It is given that `0.001 mol` each of `Cd^(2+)` and `Fe^(2+)` ions are contained in `1.0L` of `0.02M HC1` solution. This solutions is now saturated with `H_(2)S` gas at `25^(@)C`.
a. Determine whether or not each of these ions will be precipitated as sulphide?
b. How much `Cd^(2+)` ions remains in the solution at equilibrium?
`K_(1)(H_(2)S) = 1.0 xx 10^(-7), K_(2) (H_(2)S) = 1.0 xx 10^(-14)`: ltbRgt `K_(sp) (CdS) = 8 xx 10^(-27): K_(sp) (FeS) = 3.7 xx 10^(-19)`.

Note that two salts are of same type (i.e. `AB` type)and `K_(sp)` of `CdS` is lower than that of `FeS`. This means `CdS` will precipitation first if at all any precipitation takes place.

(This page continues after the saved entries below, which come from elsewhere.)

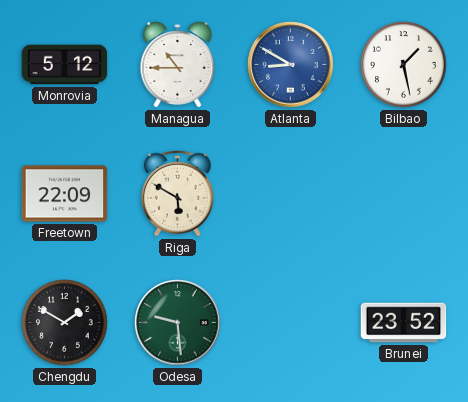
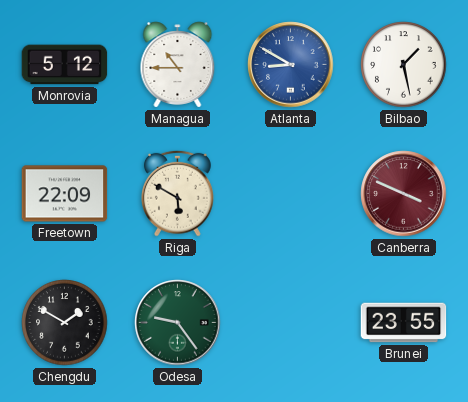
Canberra: none -> 3:49
Odesa: 9:29 -> 9:24
Brunei: 23:52 -> 23:55
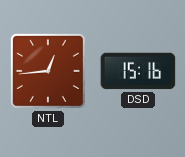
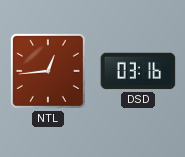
DSD: 15:16 -> 03:16
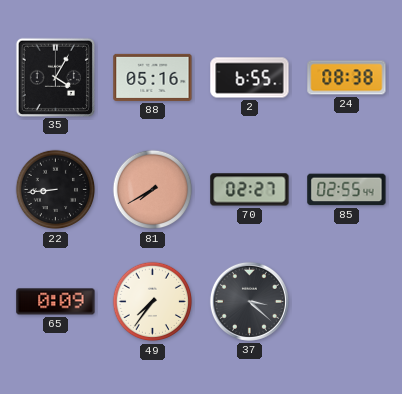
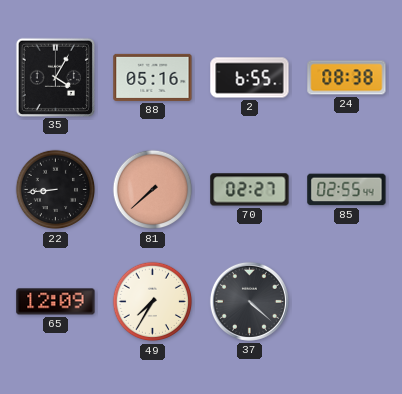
81: 7:40 -> 7:38
65: 0:09 -> 12:09
49: 7:36 -> 7:35
37: 3:22 -> 4:22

Calculate the minimum concentration of sulphide ion required to initiate the precipitation of each of the of the metal sulphide.

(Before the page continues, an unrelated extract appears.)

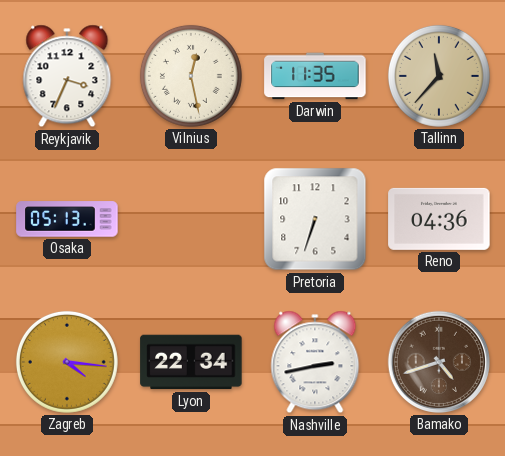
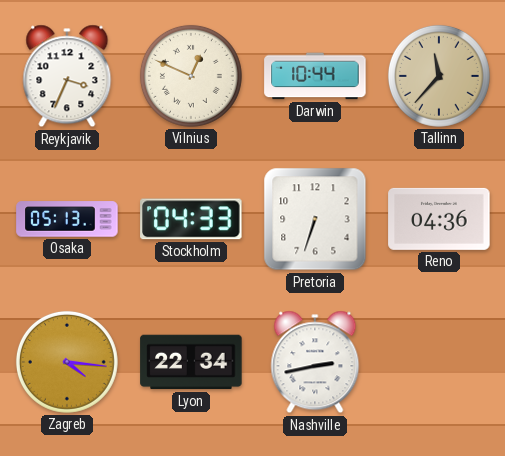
Vilnius: 12:28 -> 12:49
Darwin: 11:35 -> 10:44
Stockholm: none -> 04:33
Bamako: 4:42 -> none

`[S^(2-)]_("min for Cds") = (K_(sp) CdS)/([Cd^(2+)]) = (8 xx 10^(-27))/(0.001) = 8 xx10^(-24)M`
`[S^(2-)]_("min for Cds") = (K_(sp) FeS)/([Fe^(2+)]) = (3.7 xx10^(-19))/(0.001) = 3.7 xx 10^(-16)M`
Now calculate the sulphide ion concentration in the saturated solution using:
`K_(a) = K_(1)xx K_(2) = ([H^(o+)]^(2)[S^(2-)])/([H_(2)S]) = 10^(-21)`
`rArr [S^(2-)] = (10^(-21)xx0.1)/((0.02)^(2)) = 2.5 xx 10^(-19)M`
Thus, only `CdS` will get precipiated
To calculate the remaining concentration of `Cd^(2+)` ion in the solution, first assume that whole of `Cd^(2+)` has been precipitated as `Cd^(2+) +H_(2)S rarr CdS +2H^(o+)`
Thus `[H^(o+)] "new" = 0.02 + 0.001 xx2 = 0.022M`
`rArr [S^(2-)]_("At new equilibrium") = (10^(-21)xx0.1)/((0.022)^(2)) = 2.5 xx 10^(-19)M`
`rArr [Cd^(2+)] "Left" = (8 xx 10^(27))/(2.07xx10^(-19)) = 3.86 xx 10^(-8)M`
Note : `FeS` will not precipitate at all.